Obama admin rethinks solar amid depressing results…with more money

Energy Department Launches New Research Program to Advance Solar Technologies

February 23, 2012

As part of the Obama Administration’s blueprint for an American economy built to last, Energy Secretary Steven Chu today announced $3 million available this year to support research to significantly lower the cost of solar energy.

How many Department of Energy solar programs have gone belly up in just the past year? Even those who follow the news in alternative energy have probably lost track. How many hundreds of billions of dollars have been lost between loans and grants that can never be returned to the taxpayer? Never fear though, the Obama administration has decided to fix the problems that plague the solar industry. The specifics are too numerous to name so the entire sector needs to reevaluated and overhauled. Surprisingly enough this is going to be tackled successfully with a mere $3 million.

The first question that comes to mind is that if the industry itself could’ve been successfully tweaked with such a small amount of funding then why wasn’t that done before the collapse of the many companies awarded contracts, funding, and loans? The challenges that solar energy has faced to become economical and equitable were no secret, and those problems have plagued that industry and technology for well over a hundred years.

What’s more, since advancing America’s “competitiveness” by “the end of this decade”, is named as one of the objectives how are we defining said term? Solar has been a losing proposition for every country that has bet on it. But there is an obnoxiously backwards philosophy in the clean energy industry. Countries that have been actively “competing” are finding themselves in a rush to the bottom. Whomever gets there first is the winner.
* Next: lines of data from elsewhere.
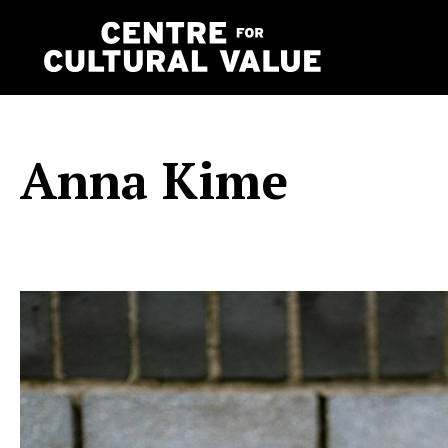
Skip
to
content
Anna Kime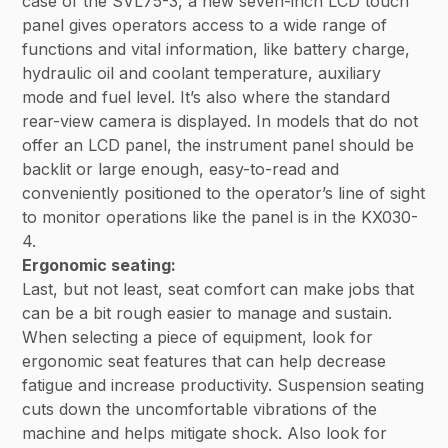
case of the SVL75-3, a new seven-inch LCD touch
panel gives operators access to a wide range of
functions and vital information, like battery charge,
hydraulic oil and coolant temperature, auxiliary
mode and fuel level. It’s also where the standard
rear-view camera is displayed. In models that do not
offer an LCD panel, the instrument panel should be
backlit or large enough, easy-to-read and
conveniently positioned to the operator’s line of sight
to monitor operations like the panel is in the KX030-
4.
Ergonomic seating:
Last, but not least, seat comfort can make jobs that
can be a bit rough easier to manage and sustain.
When selecting a piece of equipment, look for
ergonomic seat features that can help decrease
fatigue and increase productivity. Suspension seating
cuts down the uncomfortable vibrations of the
machine and helps mitigate shock. Also look for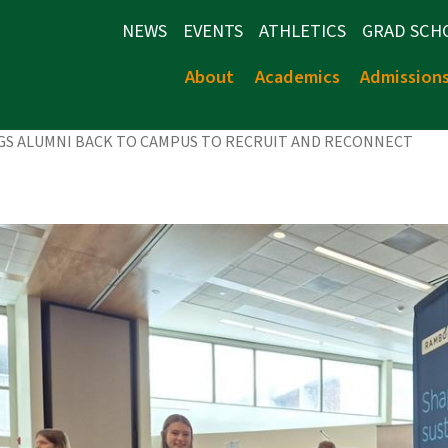
NEWS
EVENTS
ATHLETICS
GRAD SCH
About
Academics
Admission
NGS ALUMNI BACK TO CAMPUS TO RECRUIT AND RECONNECT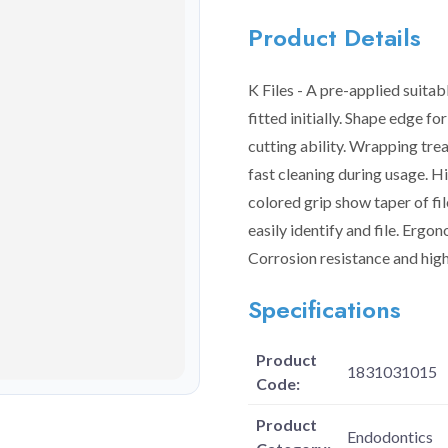
Product Details
K Files - A pre-applied suita
fitted initially. Shape edge f
cutting ability. Wrapping trea
fast cleaning during usage. H
colored grip show taper of fi
easily identify and file. Ergo
Corrosion resistance and high
Specifications
Product
1831031015
Code:
Product
Endodontics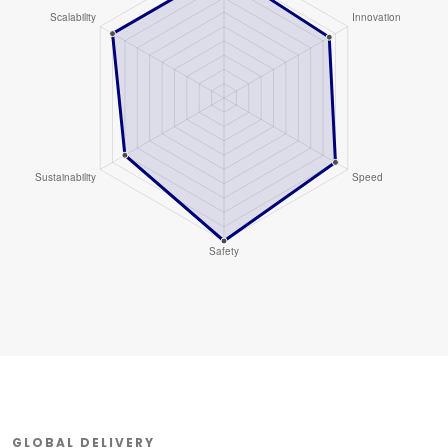
GLOBAL DELIVERY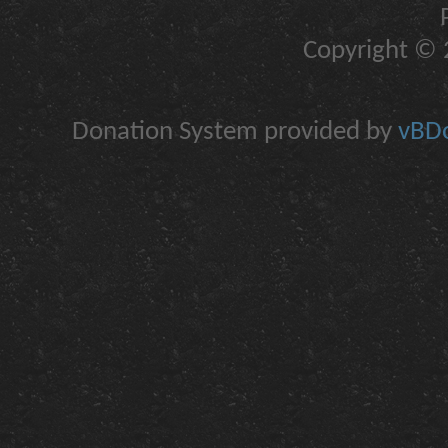
Copyright © 2
Donation System provided by
vBDo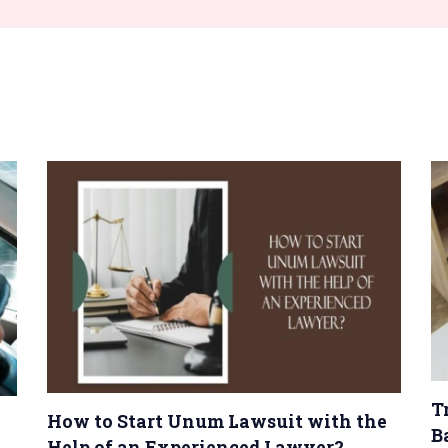
T
How to Start Unum Lawsuit with the
B
Help of an Experienced Lawyer?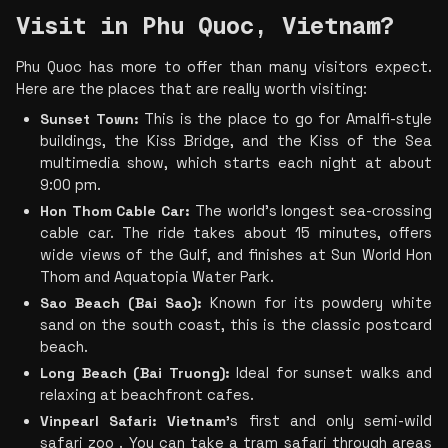
Visit in Phu Quoc, Vietnam?
Phu Quoc has more to offer than many visitors expect. 
Here are the places that are really worth visiting:
Sunset Town: 
This is the place to go for Amalfi-style 
buildings, the Kiss Bridge, and the Kiss of the Sea 
multimedia show, which starts each night at about 
9:00 pm.
Hon Thom Cable Car:
 The world's longest sea-crossing 
cable car. The ride takes about 15 minutes, offers 
wide views of the Gulf, and finishes at Sun World Hon 
Thom and Aquatopia Water Park.
Sao Beach (Bai Sao):
 Known for its powdery white 
sand on the south coast, this is the classic postcard 
beach.
Long Beach (Bai Truong):
 Ideal for sunset walks and 
relaxing at beachfront cafes.
Vinpearl Safari: Vietnam’
s first and only semi-wild 
safari zoo . You can take a tram safari through areas 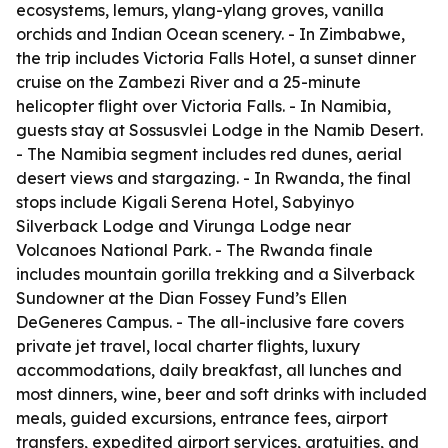
ecosystems, lemurs, ylang-ylang groves, vanilla
orchids and Indian Ocean scenery. - In Zimbabwe,
the trip includes Victoria Falls Hotel, a sunset dinner
cruise on the Zambezi River and a 25-minute
helicopter flight over Victoria Falls. - In Namibia,
guests stay at Sossusvlei Lodge in the Namib Desert.
- The Namibia segment includes red dunes, aerial
desert views and stargazing. - In Rwanda, the final
stops include Kigali Serena Hotel, Sabyinyo
Silverback Lodge and Virunga Lodge near
Volcanoes National Park. - The Rwanda finale
includes mountain gorilla trekking and a Silverback
Sundowner at the Dian Fossey Fund’s Ellen
DeGeneres Campus. - The all-inclusive fare covers
private jet travel, local charter flights, luxury
accommodations, daily breakfast, all lunches and
most dinners, wine, beer and soft drinks with included
meals, guided excursions, entrance fees, airport
transfers, expedited airport services, gratuities, and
So is our goal to manipulate the results of solar just enough to become acceptable in the public sphere so we can actively compete in this rush to the bottom? The recent results and the philosophy that guides the venture seems to answer that for us.

With the recent disastrous results one would think the administration’s solar policy would be put on hold. Or better yet demand that solar companies make the adjustments first to prove the resource is viable and traditionally competitive before awarding any further funding. But that is logical and sensible; something alien to bureaucrats and government types whom believe success can be achieved simply because one wills it.

I was going to do a brief list and explanation of the solar companies that have failed under the administration but why bother? Everyone has a Google.